Example of brand visibility for a question like "What are the best tennis sneakers I can buy?"
Example of brand visibility for a question like "What are the best tennis sneakers I can buy?"
  • Specific agreements, such as the one between OpenAI and The Atlantic, that will make The Atlantic‘s articles discoverable through OpenAI’s products and include attribution links to access the full article easily. This is a great example of the growing trend of integrating media content with AI platforms to enhance discoverability.

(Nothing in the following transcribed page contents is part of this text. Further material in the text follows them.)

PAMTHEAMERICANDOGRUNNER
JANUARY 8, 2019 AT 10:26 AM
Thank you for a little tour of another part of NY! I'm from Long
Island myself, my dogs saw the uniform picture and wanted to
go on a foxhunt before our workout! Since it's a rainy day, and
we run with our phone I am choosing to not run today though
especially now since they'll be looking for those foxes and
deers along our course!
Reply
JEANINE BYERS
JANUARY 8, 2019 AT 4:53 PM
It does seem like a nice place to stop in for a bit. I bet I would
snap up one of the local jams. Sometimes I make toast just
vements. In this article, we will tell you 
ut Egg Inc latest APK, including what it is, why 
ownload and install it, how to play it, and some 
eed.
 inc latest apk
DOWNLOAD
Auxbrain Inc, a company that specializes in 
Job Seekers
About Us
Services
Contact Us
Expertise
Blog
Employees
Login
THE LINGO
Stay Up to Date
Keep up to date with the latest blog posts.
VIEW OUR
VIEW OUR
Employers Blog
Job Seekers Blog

Implications for PMs, DSs, and other tech roles

Even if you don’t work on a search-related product, soon there might appear interesting initiatives to help your company position well in the responses of all these new search engines and the information users around the world access. This is a new field that will probably require a lot of sensibility about how LLMs work, the definition of new metrics to assess optimizations, and potential simulations and trial and error tests. There will be the need to propose solutions in the line of "include this type of words in these documents that mention product X" with the goal to, for example:

  • Increase the % of search answers that contain our brand, and try this for variations of the same question, in different languages, from different users…
  • Improve the quality of the brand appearance in the response, by assessing the position, positiveness, or criticism around your brand…

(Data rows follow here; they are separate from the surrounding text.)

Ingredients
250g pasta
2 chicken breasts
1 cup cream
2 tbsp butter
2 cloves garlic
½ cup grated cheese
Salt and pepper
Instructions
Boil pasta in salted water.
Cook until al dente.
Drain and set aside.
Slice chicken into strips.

In this scenario, Data Scientists can bring their expertise in the field of Natural Language Processing, the sensibility of LLMs and predictive models, and metric definition and evaluations. Other roles such as Machine Learning Engineers or Back End Developers might also participate in these initiatives to scale queries, collect the data, and deploy the processes.

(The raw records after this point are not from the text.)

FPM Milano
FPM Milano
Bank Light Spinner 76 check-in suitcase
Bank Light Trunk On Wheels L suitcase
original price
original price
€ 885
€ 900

It can also be the case that there are internal use cases to apply AI-based search! For online marketplaces or similar companies, comparably to web search, there is the opportunity to explore what going from traditional product search towards AI-based search means. Maybe users value a summary or some conclusions about the list of products displayed in their search, or maybe there is a degree of personalization in those text displays that can make the content more relevant to the user… As big players start including these AI features in search, more companies will see value and competitive advantage in doing so too.

Wrapping it up

The future of search is undeniably tied to AI. Most users will soon explore and adapt to this new way of finding and accessing information, and data and tech literacy will be key to decreasing risks around misinformation, bias, discrimination, and smaller critical thinking capacity.

As search engines evolve into answer machines, companies will need to adapt their strategies to stay visible and relevant. There will be a growing need to develop techniques to ensure their content is properly indexed, retrievable, and generated by AI-driven search engines. For companies offering search functionality, there is also the opportunity to explore what added value can AI-based search bring to their users. Either way, Data Scientists and other tech roles will be key to developing those solutions.

The combination of search and GenAI is fascinating, with a huge potential for many companies and cool Data Science initiatives ahead. This is just the beginning!